La prensa dice

9 jun
2007

La tortuga de Steinbeck, por Ignacio Midore

En un breve capítulo de ’Las uvas de la ira’ se describe con una minuciosidad deslumbrante cómo una tortuga cruza una carretera. Hay quien considera ese pasaje como un caprichoso divertimento, pero siempre he creído que nada es arbitrario en esta extensa novela de caracteres épicos que narra la odisea de la familia Joad. Puede que esas cuatro páginas, de no estar, apenas alteraran la historia, pero el caso es que Steinbeck decidió que sí estuvieran y, además, en ese momento del relato, casi al inicio, porque sabía que así, supongo, nunca pasarían desapercibidas.

Fue Nabokov quien nos legó uno de los mejores consejos que puede dársele a un lector: fijarse en los detalles, "acariciarlos», como quien soba con gesto de avaricia el brillo de un tesoro oculto que descubrimos sólo para nosotros. Que en mitad de la descripción de las tormentas de polvo y de la persistente sequía, del éxodo desesperado de decenas de miles de campesinos desde Oklahoma a California, de los estragos de la mayor crisis económica sufrida por los Estados Unidos y de sus secuelas de violencia, injusticia, abuso y miseria, John Steinbeck fije la mirada en esa apacible tortuga que se juega la vida sobre el asfalto abrasador de una carretera cualquiera del Medio Oeste americano, no deja de ser uno de esos detalles que provocan una turbadora fascinación.
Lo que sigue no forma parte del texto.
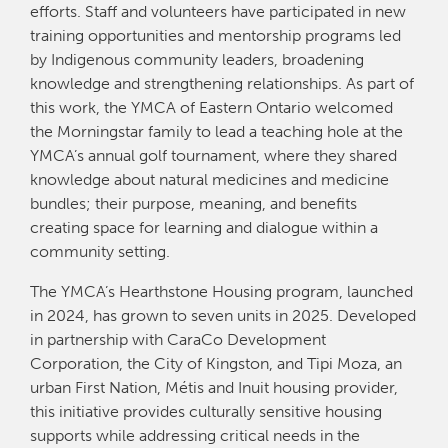
efforts. Staff and volunteers have participated in new
training opportunities and mentorship programs led
by Indigenous community leaders, broadening
knowledge and strengthening relationships. As part of
this work, the YMCA of Eastern Ontario welcomed
the Morningstar family to lead a teaching hole at the
YMCA’s annual golf tournament, where they shared
knowledge about natural medicines and medicine
bundles; their purpose, meaning, and benefits
creating space for learning and dialogue within a
community setting.
The YMCA’s Hearthstone Housing program, launched
in 2024, has grown to seven units in 2025. Developed
in partnership with CaraCo Development
Corporation, the City of Kingston, and Tipi Moza, an
urban First Nation, Métis and Inuit housing provider,
this initiative provides culturally sensitive housing
supports while addressing critical needs in the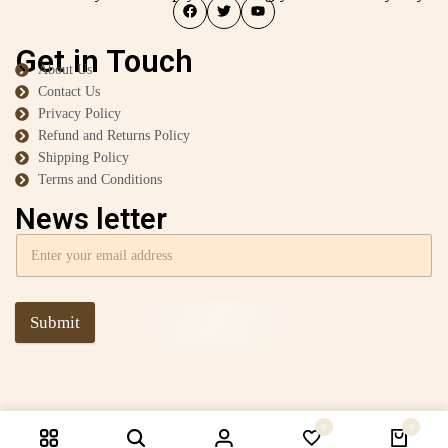
Get in Touch
About Us
Contact Us
Privacy Policy
Refund and Returns Policy
Shipping Policy
Terms and Conditions
News letter
Submit
0
0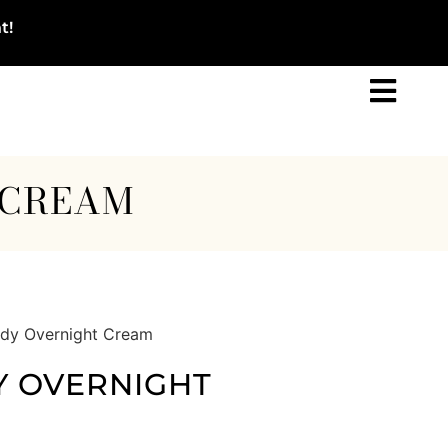
t!
 CREAM
ody Overnight Cream
Y OVERNIGHT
’Las uvas de la ira’ (1939), considerada la mejor novela norteamericana del siglo XX, obtendría el Premio Pulitzer en 1940, tras ser llevada al cine por John Ford, lo que, por un lado, la hizo universalmente famosa y, por otro, ocultó su verdadero origen: una serie de reportajes que el propio Steinbeck escribió para el diario The San Francisco News durante el verano de 1936. La publicación por primera vez en castellano de Los vagabundos de la cosecha nos da la oportunidad de conocer aquella labor periodística, al tiempo que nos acerca a los entretelones de esa gestación literaria. La esmerada edición se completa con un espléndido prólogo de Eduardo Jordá -toda una lección de buen hacer y mejor escribir- y una recopilación de fotografías de la mítica artista Dorothea Lange, que fue contratada por el Gobierno federal para plasmar la situación de los inmigrantes y cuyas imágenes son hoy auténticos clásicos de la historia de la fotografía.

El volumen recoge seis documentos en los que se abordan diferentes aspectos de aquel episodio (los motivos sociales y económicos de la emigración, la miseria de los campamentos de chabolas, las tensas relaciones entre patrones y trabajadores, la organización de los campamentos federales, la burocracia kafkiana de los subsidios y una semblanza sobre los orígenes de las diversas oleadas de mano de obra hacia los Estados Unidos) y se cierra con un artículo en el que se proponen medidas concretas para paliar las lamentables condiciones de los temporeros en California, artículo cuyas palabras finales -dicho sea de paso- poseen una desoladora vigencia: «Condenarlos al hambre e intimidarlos hasta la desesperación no dará resultado. Pueden ser ciudadanos ejemplares, pero también pueden convertirse en un ejército espoleado por el sufrimiento y el odio que termine tomando por la fuerza aquello que necesite».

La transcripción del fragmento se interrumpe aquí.